HOWTO: Improve the performance of the XTIDE controller.

glitch · Apr 15, 2011

Also, as expected, the mod works flawlessly with the IBM PS/2 Model 30! I tried it with mine last weekend. I'm planning on posting a complete guide to modifying the controller and updating the firmware, including how to change the modified Hargle BIOS around with a hex editor to support different I/O base ports and such. The Hargle BIOS will also work with the Leading Edge Model D!

eeguru · Jun 10, 2011

So let's see if I have this straight. Normal IDE operation has up to 8 registers per chip select ordered at continuous 8-bit addresses - eg. Reg0..7. If you perform a 16-bit data read from Reg0, on most systems you would get Reg0 in the low order byte and Reg1 in the high order byte. However on IDE, for the data port registers, you actually get shadow versions instead.
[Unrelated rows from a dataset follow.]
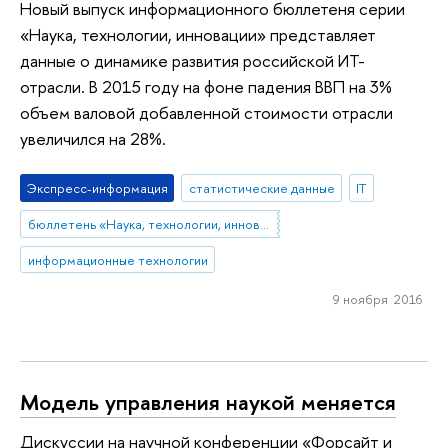
Новый выпуск информационного бюллетеня серии
«Наука, технологии, инновации» представляет
данные о динамике развития российской ИТ-
отрасли. В 2015 году на фоне падения ВВП на 3%
объем валовой добавленной стоимости отрасли
увеличился на 28%.
Экспресс-информация
статистические данные
IT
бюллетень «Наука, технологии, инновации»
информационные технологии
9 ноября 2016
Модель управления наукой меняется
Дискуссии на научной конференции «Форсайт и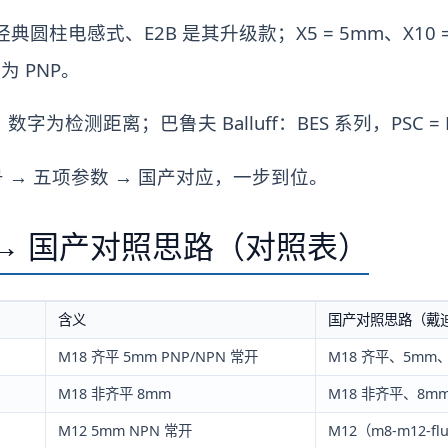
是经典圆柱电感式、E2B 是其升级款；X5 = 5mm、X10 
为 PNP。
，数字为检测距离；巴鲁夫 Balluff：BES 系列，PSC =
 → 五项参数 → 国产对应，一步到位。
→ 国产对照思路（对照表）
含义
国产对照思路（戴
M18 齐平 5mm PNP/NPN 常开
M18 齐平、5mm、按
M18 非齐平 8mm
M18 非齐平、8m
M12 5mm NPN 常开
M12（m8-m12-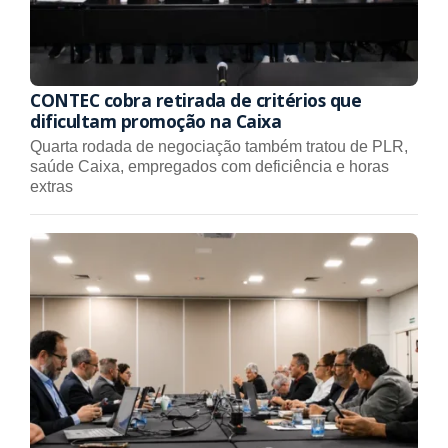
CONTEC cobra retirada de critérios que
dificultam promoção na Caixa
Quarta rodada de negociação também tratou de PLR,
saúde Caixa, empregados com deficiência e horas
extras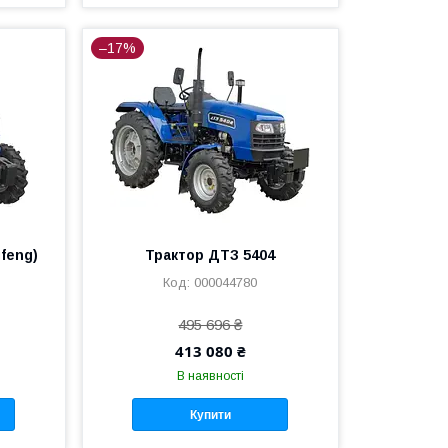
–17%
feng)
Трактор ДТЗ 5404
000044780
495 696 ₴
413 080 ₴
В наявності
Купити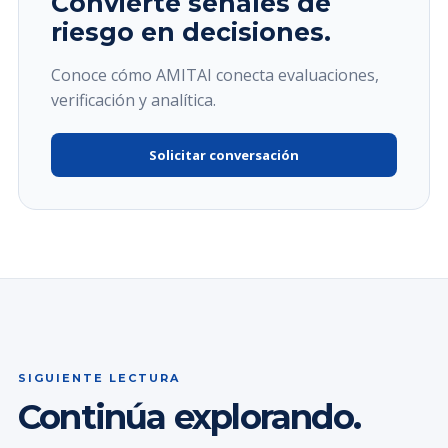
Convierte señales de
riesgo en decisiones.
Conoce cómo AMITAI conecta evaluaciones,
verificación y analítica.
Solicitar conversación
SIGUIENTE LECTURA
Continúa explorando.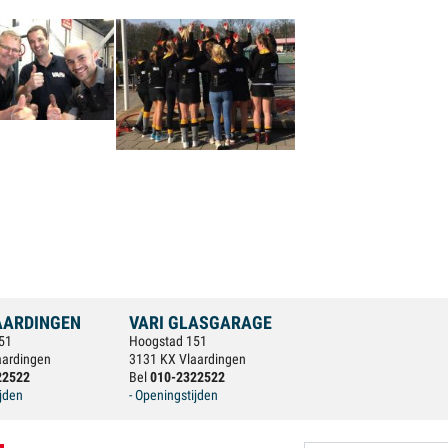
AARDINGEN
VARI GLASGARAGE
51
Hoogstad 151
aardingen
3131 KX Vlaardingen
22522
Bel
010-2322522
ijden
- Openingstijden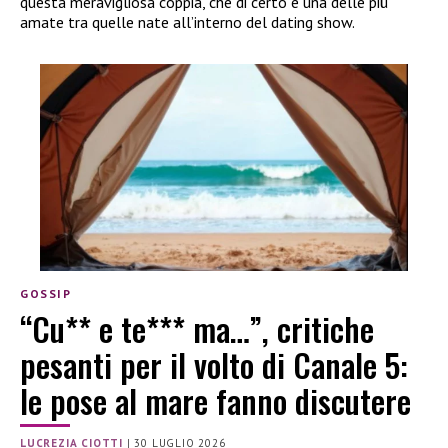
questa meravigliosa coppia, che di certo è una delle più
amate tra quelle nate all’interno del dating show.
GOSSIP
“Cu** e te*** ma…”, critiche
pesanti per il volto di Canale 5:
le pose al mare fanno discutere
LUCREZIA CIOTTI
|
30 LUGLIO 2026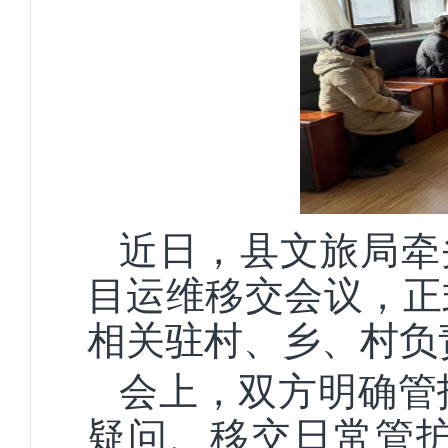
近日，县文旅局牵头
目运维移交会议，正
相关驻村、乡、村负
会上，双方明确管
疑问、移交日常管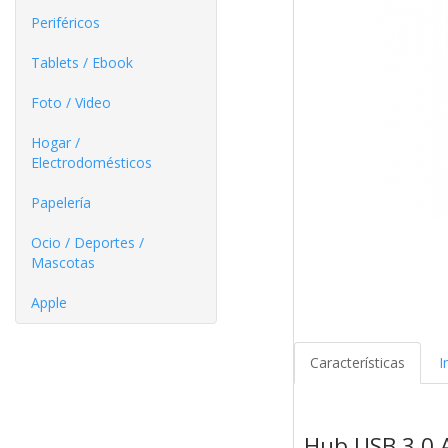
Periféricos
Tablets / Ebook
Foto / Video
Hogar /
Electrodomésticos
Papelería
Ocio / Deportes /
Mascotas
Apple
Características
I
Hub USB 3.0 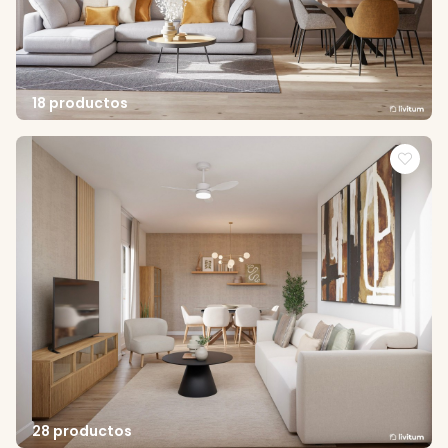
18 productos
28 productos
So a 16-bit R/W from Reg0 would return (Reg0' << 8 )|Reg0 instead of (Reg1<<8 )|Reg0.

Correct?

So what Chuck did was reorder registers so that there is a gap at the odd address bytes so that the odd address become a physical representation of those shadow registers. An even bus cycle triggers a real chip select assertion to the drive presenting or capturing the high order byte in a latch. While an odd bus cycle loads or reads the latch from the host point of view.

Correct?

And the only reason A3/A0 was swapped was it was less rework with a soldering iron. You could have just as easily shifted each address line up by one so that the original logical register order remains preserved while creating the inter-byte address gaps.

Correct?

So the only real speed improvement is eliminating the additional instruction fetch when changing the code from 2x inport-byte to 1x inport-word?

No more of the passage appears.